By Michelle Collins
Vanderbilt University School of Nursing
Call the Midwife is back for a seventh season and so are the faculty of the Vanderbilt University School of Nursing with a weekly guest blog. Watch the show Sundays at 7 p.m. through May 6, then read our blog each Monday morning for historical and contemporary context about the previous night’s episode. SPOILER ALERT: Some posts may contain spoilers.
The seventh season of Call the Midwife began Sunday with a double-header. In addition to the snowbound arrival of Midwife Lucille Anderson (played by Leonie Elliott), the first episode of the night explored several compelling situations.
Many viewers may have been enthralled by the realistic portrayal of a breech (buttocks first) birth in the series. Approximately 3 percent of babies at term are breech. While the mechanisms Midwife Trixie Franklin (played by Helen George) employed at the birth may have seemed unorthodox (letting the baby’s body hang unsupported from the mother’s vagina while waiting for the head to be born), she was using exactly the correct childbirth maneuvers for a breech delivery.
Viewers also saw Trixie suction the baby’s mouth with flexible tubing that had one end inserted into the baby’s mouth and the other into her own. This type of suction has a small trap between the two tubings wherein the mucous from the baby is (with hope) deposited by the manual suction provided by the birth attendant. Believe it or not, a version of this type of device was used until not all that long ago and may still be in use in some places.
Aside from the breech presentation, Trixie’s patient had an issue with Rh incompatibility. What this means is that the mother had a blood type with a negative Rh, O negative for example, while her baby had a blood type with a positive Rh. If the mother’s body creates antibodies against the fetal blood cells during her first pregnancy, her subsequent babies may be affected if they are Rh positive. Babies affected by Rh incompatibility can develop severe jaundice which can lead to brain damage. Sometimes a blood transfusion may be required, as was the case in this episode. Rh incompatibility can also cause recurrent pregnancy loss. In the late 1960s, Rho(D) immune globulin ‒ a medication used to prevent Rh incompatibility ‒ began to be manufactured and is now recommended to pregnant women who are Rh negative.

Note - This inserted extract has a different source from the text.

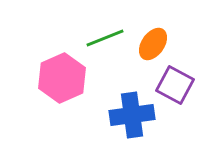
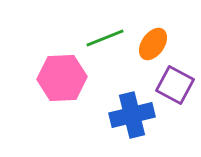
pink hexagon: rotated 21 degrees clockwise
blue cross: rotated 6 degrees counterclockwise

Finally, viewers new to Call the Midwife may be confused as to why Midwife Phyllis Crane (played by Linda Bassett) was caring for an elderly woman with a terminal illness. Midwives in the U.K. (as in the U.S.) were originally public health nurses whose scope of practice included primary nursing duties. Even today, certified nurse-midwives are educated as nurses first, midwives second. Our background in nursing is invaluable to our work as midwives; we draw upon that knowledge frequently. We are also primary care providers, which means we attend to our patients’ basic health care needs, be that obstetric, gynecologic or otherwise.
It was interesting to see nitrous oxide used to relieve pain in childbirth as well as for the terminally ill woman. If you think about it, there are many similarities between the processes of birth and death, thus midwives may be the perfect providers to attending both. We all deserve “midwifing” both in entering, and leaving, this life. Indeed as the voice-over by Vanessa Redgrave (as Midwife Jenny Lee) noted: “Waiting for a passing is like waiting for a birth; we need things to keep us occupied.”
Michelle Collins Ph.D., CNM, FACNM, FAAN is a Professor of Nursing and Director of the Nurse-Midwifery Program, at Vanderbilt University School of Nursing.